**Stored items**
- Opening Delimiter -

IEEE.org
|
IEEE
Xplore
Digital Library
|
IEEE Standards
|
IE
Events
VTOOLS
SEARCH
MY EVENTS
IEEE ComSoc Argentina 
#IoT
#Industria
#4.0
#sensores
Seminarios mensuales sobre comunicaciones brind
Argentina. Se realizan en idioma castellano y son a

- Closing Delimiter -
- Opening Delimiter -

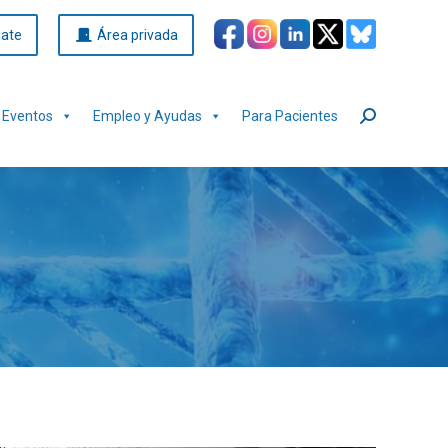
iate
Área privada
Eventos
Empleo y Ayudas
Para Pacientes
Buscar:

- Closing Delimiter -

**ACTION ITEM**
Return a word-for-word copy of the lines above from the one holding "Seminarios mensuales sobre" through the one holding "Argentina. Se realizan", with both of them included and nothing besides.

**RESPONSE TO THIS EXERCISE**
Seminarios mensuales sobre comunicaciones brind
Argentina. Se realizan en idioma castellano y son a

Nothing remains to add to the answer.